La France vient de durcir sa législation contre le démarchage téléphonique, une mesure saluée par les consommateurs mais qui pourrait fragiliser un secteur économique clé pour le Maroc. Avec jusqu’à 50 000 emplois menacés dans les centres d’appels marocains, cette interdiction révèle les tensions d’un modèle économique transnational fondé sur la sous-traitance des services clients, où la protection des droits des citoyens se heurte aux réalités de l’emploi délocalisé.
Quelle est la mesure française qui menace l’emploi au Maroc ?
L’entrée en vigueur d’une loi interdisant tout démarchage téléphonique non sollicité en France, exigeant désormais un accord préalable des consommateurs avant tout contact commercial. Cette réglementation, appliquée depuis le 10 août 2026, cible les pratiques abusives mais bouleverse un secteur où le Maroc joue un rôle central.
Pourquoi le Maroc est-il particulièrement touché par cette décision française ?
Le pays abrite des milliers d’emplois dans les centres d’appels qui gèrent une partie du service client des entreprises françaises, notamment pour les démarchages commerciaux. La loi française, en restreignant ces pratiques, prive ces centres d’une activité majeure, mettant en péril des dizaines de milliers d’emplois locaux selon les autorités marocaines.
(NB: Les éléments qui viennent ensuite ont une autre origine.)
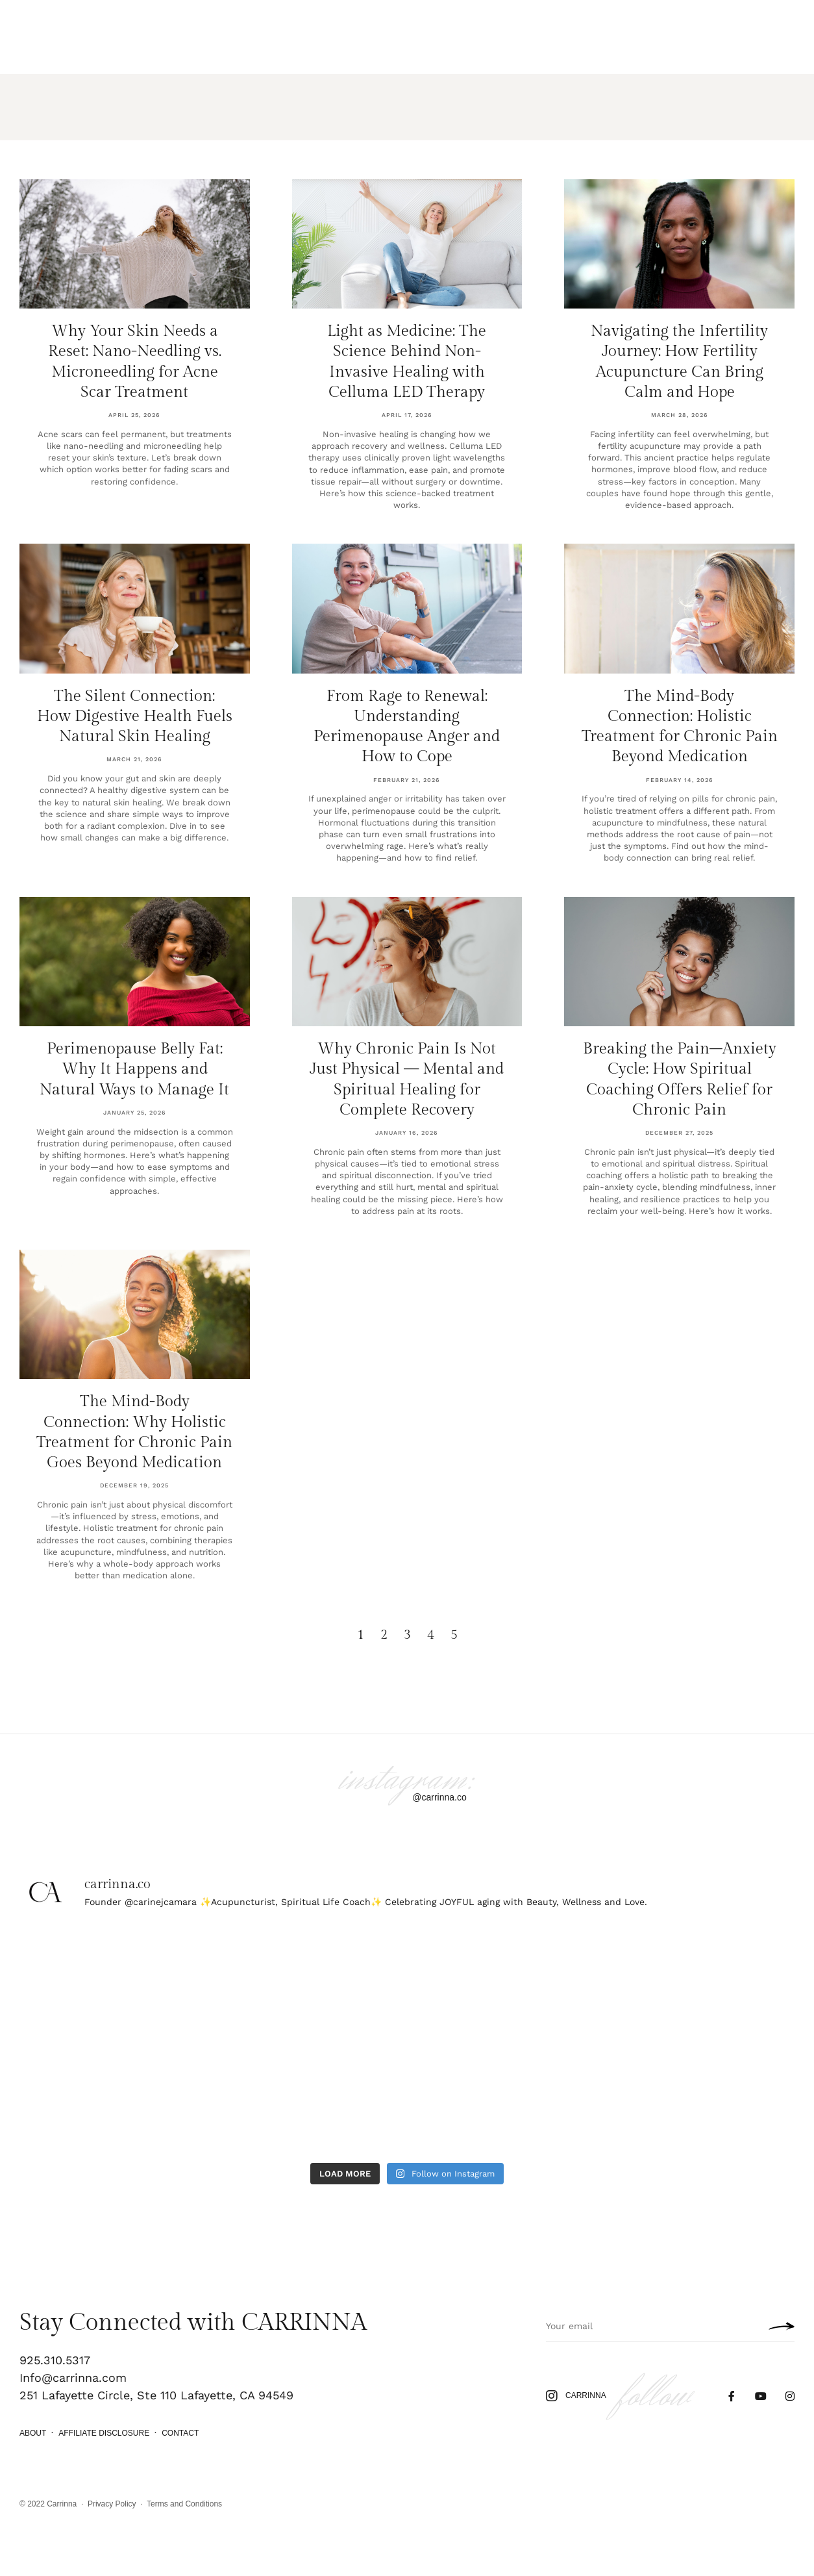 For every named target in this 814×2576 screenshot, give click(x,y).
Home (31, 49)
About (32, 2433)
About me (270, 49)
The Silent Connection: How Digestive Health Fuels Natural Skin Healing (134, 716)
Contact (180, 2433)
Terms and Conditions (184, 2503)
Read (314, 49)
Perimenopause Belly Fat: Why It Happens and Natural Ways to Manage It (134, 1069)
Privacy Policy (112, 2503)
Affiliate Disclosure (103, 2433)
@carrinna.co (439, 1797)
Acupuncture (85, 49)
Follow (748, 37)
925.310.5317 (54, 2360)
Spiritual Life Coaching (183, 49)
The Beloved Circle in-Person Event (634, 37) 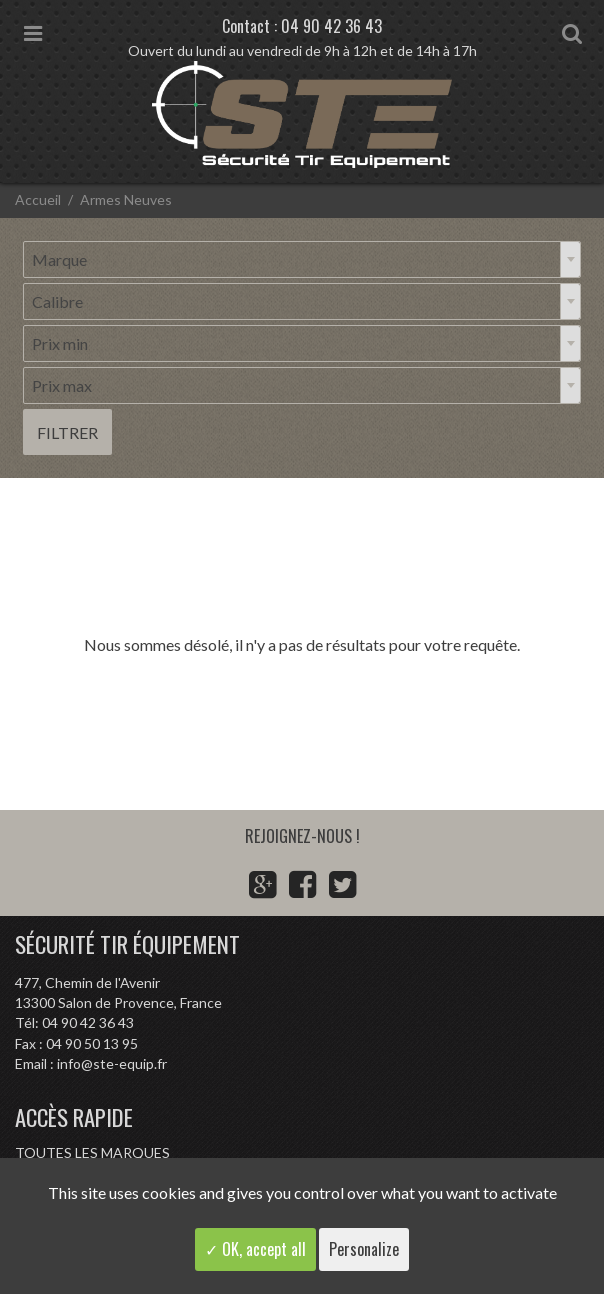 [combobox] (302, 259)
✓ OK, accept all (255, 1249)
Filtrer (67, 432)
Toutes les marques (92, 1152)
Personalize (364, 1249) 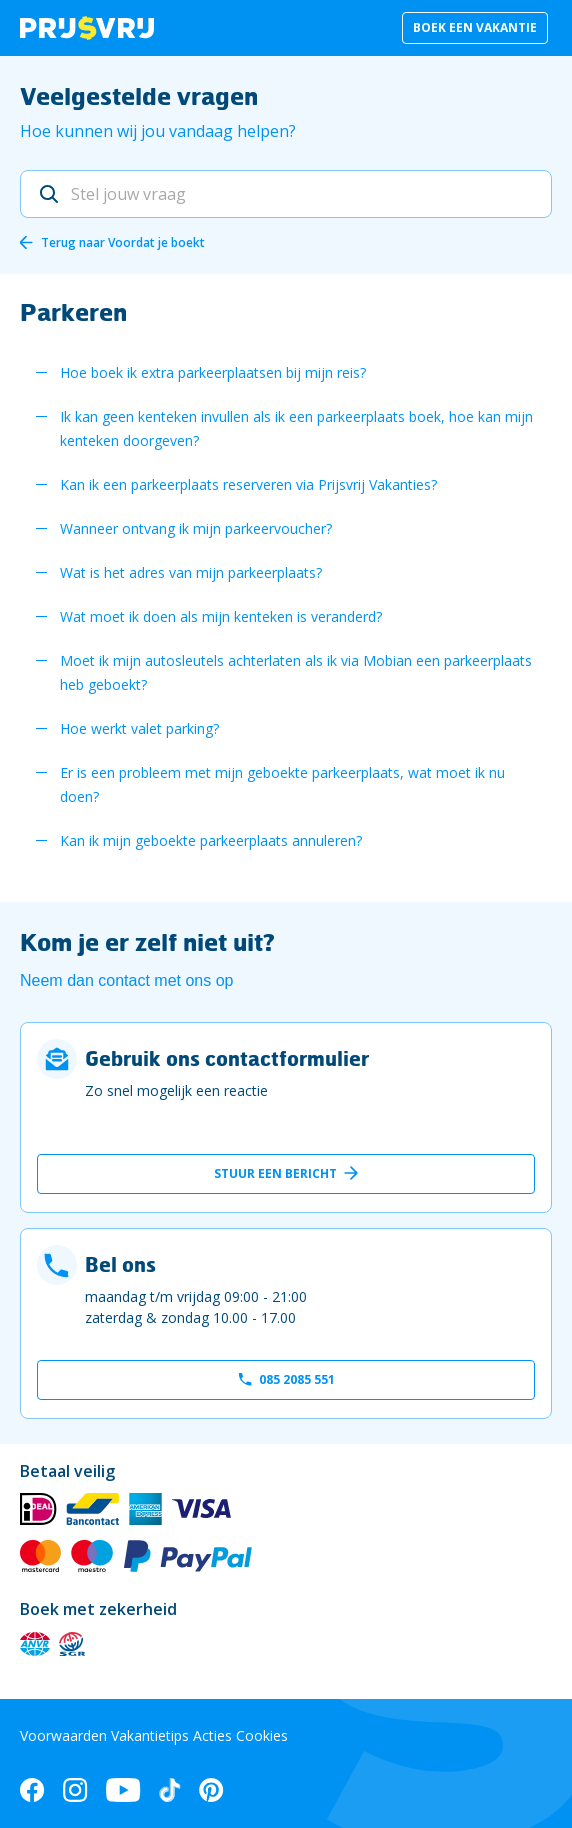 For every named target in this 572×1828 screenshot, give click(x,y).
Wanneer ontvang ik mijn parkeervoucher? (196, 528)
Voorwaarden (63, 1735)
Quels acteurs sont directement concernés par cette mesure ?
Outre les consommateurs français, les entreprises françaises réalisant du démarchage téléphonique, les centres d’appels marocains employant jusqu’à 50 000 personnes, et les gouvernements français et marocain, confrontés à un dilemme entre protection des droits et préservation de l’emploi. Le ministre du travail marocain a évoqué publiquement cette menace.
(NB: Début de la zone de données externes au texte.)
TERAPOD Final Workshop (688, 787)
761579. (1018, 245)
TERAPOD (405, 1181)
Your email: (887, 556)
Quelles zones d’ombre subsistent autour des conséquences de cette loi ?
L’article ne précise pas si des mécanismes de compensation ou de reconversion professionnelle sont envisagés au Maroc pour atténuer l’impact social. De même, l’éventualité d’un report ou d’aménagements de la loi n’est pas évoquée, laissant planer une incertitude sur l’évolution du dossier.
Ce que ça pourrait changer
Cette décision illustre les tensions croissantes entre régulation sociale et mondialisation des services, où une mesure protectrice pour les citoyens d’un pays peut déstabiliser une économie étrangère. Elle pose aussi la question de la responsabilité des États dans la gestion des externalités négatives de leurs politiques, notamment lorsque celles-ci affectent des pays partenaires. À plus long terme, ce choc pourrait accélérer la diversification des secteurs économiques marocains ou inciter les entreprises à relocaliser leurs centres d’appels vers d’autres destinations.